Problem description: Only these lines of the data below are wanted: the one with "Dec 14, 2023", the one with "Spain's Bankinter Investment", and any lines between them, each repeated exactly.

Study material:

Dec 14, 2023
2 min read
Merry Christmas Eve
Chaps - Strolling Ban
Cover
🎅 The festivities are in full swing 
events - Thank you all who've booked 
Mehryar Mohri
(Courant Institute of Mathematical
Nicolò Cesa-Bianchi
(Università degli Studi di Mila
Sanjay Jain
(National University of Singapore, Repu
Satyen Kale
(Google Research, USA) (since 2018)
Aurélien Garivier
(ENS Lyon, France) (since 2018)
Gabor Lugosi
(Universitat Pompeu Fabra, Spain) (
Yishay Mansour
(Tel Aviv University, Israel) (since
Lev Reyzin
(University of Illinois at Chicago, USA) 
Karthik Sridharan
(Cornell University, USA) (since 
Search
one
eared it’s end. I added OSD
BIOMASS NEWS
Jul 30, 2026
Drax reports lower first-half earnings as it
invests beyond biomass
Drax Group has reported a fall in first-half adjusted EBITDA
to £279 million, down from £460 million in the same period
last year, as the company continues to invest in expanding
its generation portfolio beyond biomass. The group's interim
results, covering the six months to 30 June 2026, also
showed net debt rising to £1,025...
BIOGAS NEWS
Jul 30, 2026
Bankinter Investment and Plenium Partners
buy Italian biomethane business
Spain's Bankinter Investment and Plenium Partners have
* * *
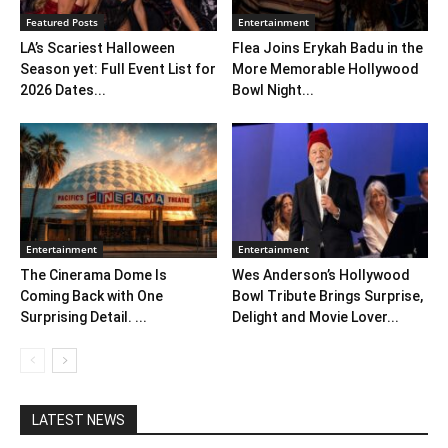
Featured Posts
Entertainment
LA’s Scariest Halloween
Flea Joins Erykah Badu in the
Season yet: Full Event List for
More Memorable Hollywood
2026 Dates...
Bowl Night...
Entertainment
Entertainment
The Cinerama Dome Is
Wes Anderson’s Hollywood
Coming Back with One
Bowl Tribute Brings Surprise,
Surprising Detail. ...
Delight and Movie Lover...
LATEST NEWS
---
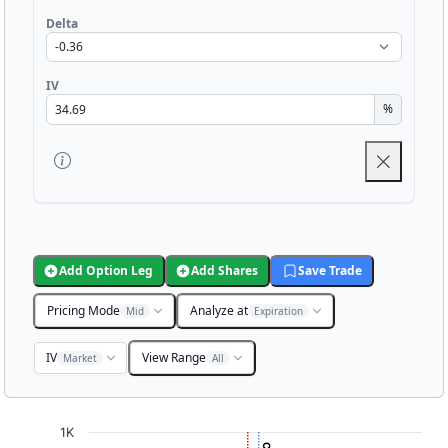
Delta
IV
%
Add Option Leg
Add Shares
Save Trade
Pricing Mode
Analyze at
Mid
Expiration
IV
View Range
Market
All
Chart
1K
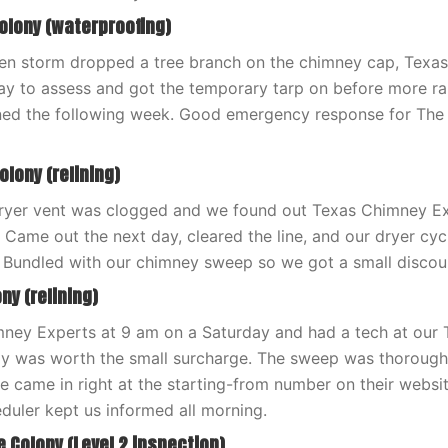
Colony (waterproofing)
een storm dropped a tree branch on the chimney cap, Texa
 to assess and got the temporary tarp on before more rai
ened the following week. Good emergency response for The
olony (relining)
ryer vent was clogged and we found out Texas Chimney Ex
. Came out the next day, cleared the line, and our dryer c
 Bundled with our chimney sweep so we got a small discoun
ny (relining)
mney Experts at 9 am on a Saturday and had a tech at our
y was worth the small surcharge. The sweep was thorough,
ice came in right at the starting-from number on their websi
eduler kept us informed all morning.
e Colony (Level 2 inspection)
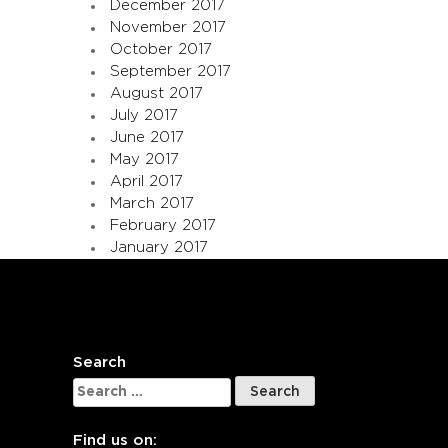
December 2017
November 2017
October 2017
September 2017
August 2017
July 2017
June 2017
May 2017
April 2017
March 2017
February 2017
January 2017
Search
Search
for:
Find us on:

Expected output:
Dec 14, 2023
2 min read
Merry Christmas Eve
Chaps - Strolling Ban
Cover
🎅 The festivities are in full swing 
events - Thank you all who've booked 
Mehryar Mohri
(Courant Institute of Mathematical
Nicolò Cesa-Bianchi
(Università degli Studi di Mila
Sanjay Jain
(National University of Singapore, Repu
Satyen Kale
(Google Research, USA) (since 2018)
Aurélien Garivier
(ENS Lyon, France) (since 2018)
Gabor Lugosi
(Universitat Pompeu Fabra, Spain) (
Yishay Mansour
(Tel Aviv University, Israel) (since
Lev Reyzin
(University of Illinois at Chicago, USA) 
Karthik Sridharan
(Cornell University, USA) (since 
Search
one
eared it’s end. I added OSD
BIOMASS NEWS
Jul 30, 2026
Drax reports lower first-half earnings as it
invests beyond biomass
Drax Group has reported a fall in first-half adjusted EBITDA
to £279 million, down from £460 million in the same period
last year, as the company continues to invest in expanding
its generation portfolio beyond biomass. The group's interim
results, covering the six months to 30 June 2026, also
showed net debt rising to £1,025...
BIOGAS NEWS
Jul 30, 2026
Bankinter Investment and Plenium Partners
buy Italian biomethane business
Spain's Bankinter Investment and Plenium Partners have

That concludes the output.